(Saved entries)
▼

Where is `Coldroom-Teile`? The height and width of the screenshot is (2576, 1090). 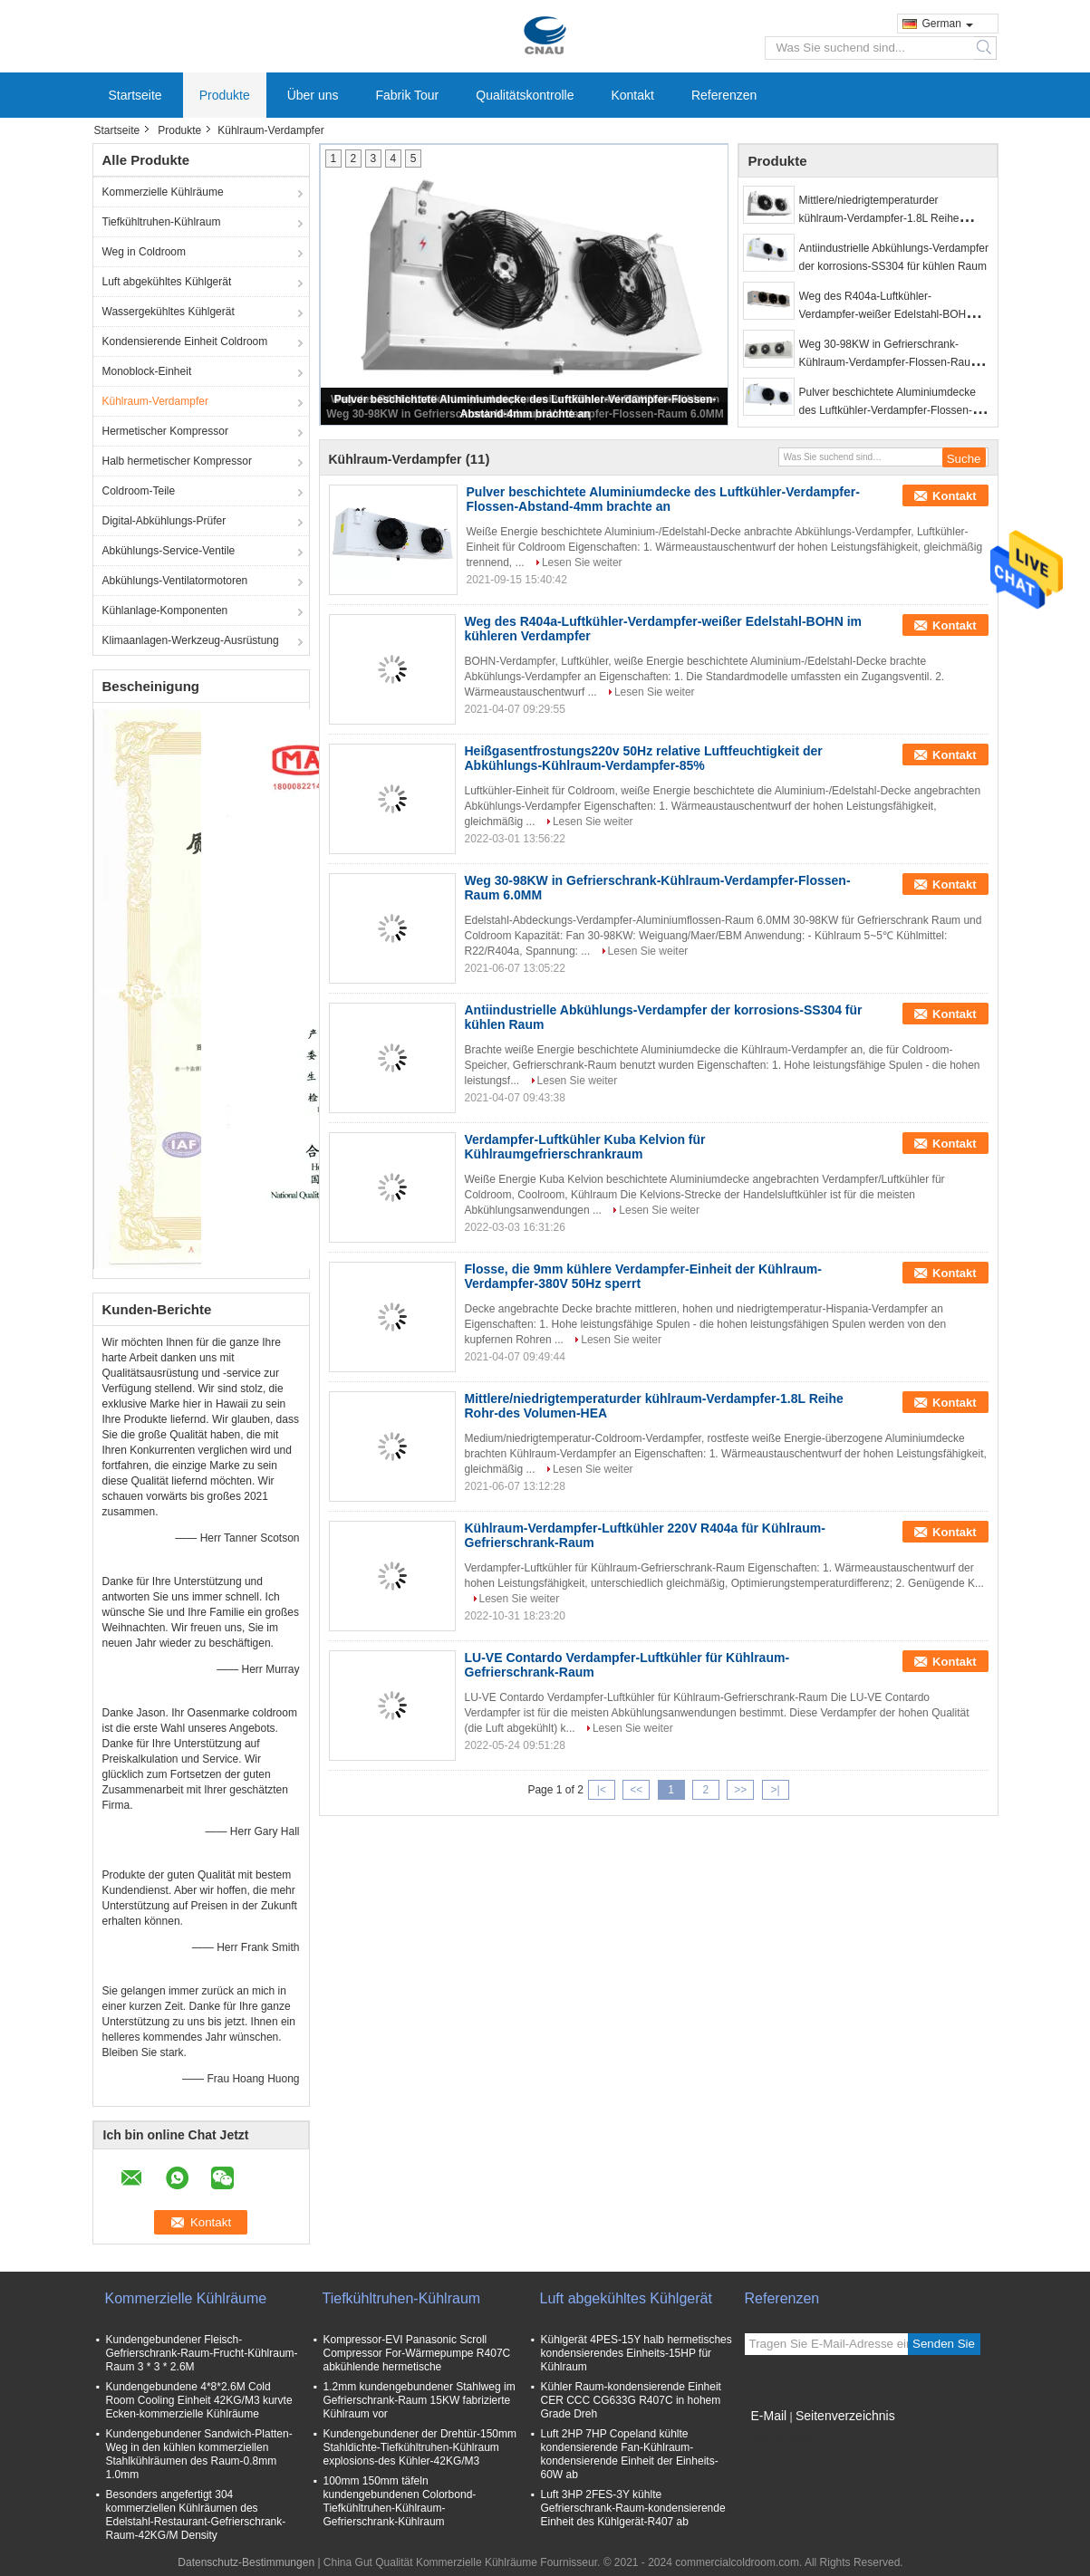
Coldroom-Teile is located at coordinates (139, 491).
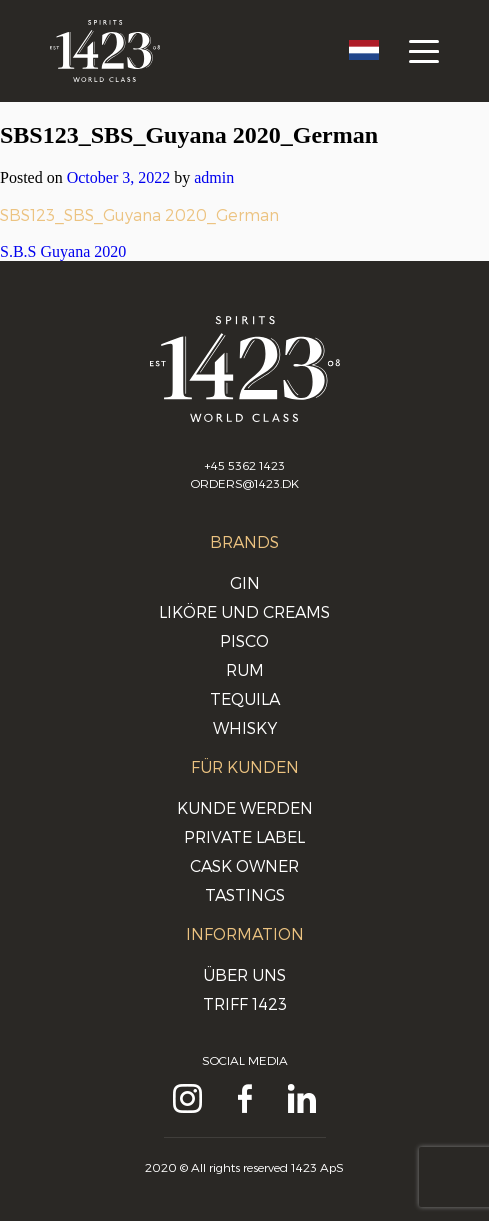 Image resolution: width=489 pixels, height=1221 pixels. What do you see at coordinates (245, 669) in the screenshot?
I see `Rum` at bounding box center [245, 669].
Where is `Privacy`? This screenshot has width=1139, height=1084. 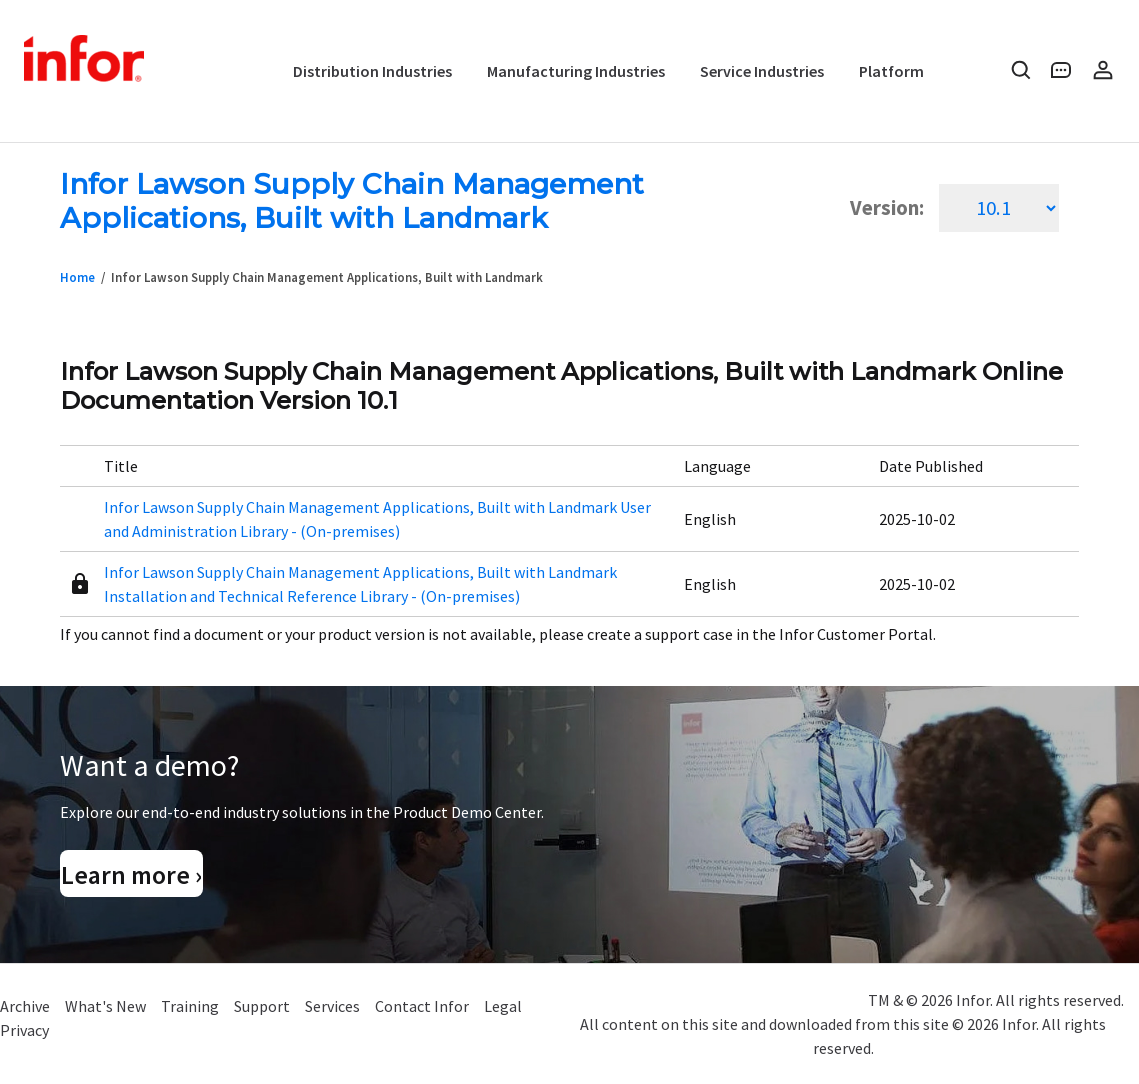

▲

GOAL OF THE EXERCISE - Please copy the preceding records exactly and omit the images.

RESPONSE TO THIS EXERCISE -
Where is `Coldroom-Teile`? The height and width of the screenshot is (2576, 1090). 
Coldroom-Teile is located at coordinates (139, 491).
 Image resolution: width=489 pixels, height=1221 pixels. What do you see at coordinates (245, 669) in the screenshot?
I see `Rum` at bounding box center [245, 669].
Where is `Privacy`? This screenshot has width=1139, height=1084. 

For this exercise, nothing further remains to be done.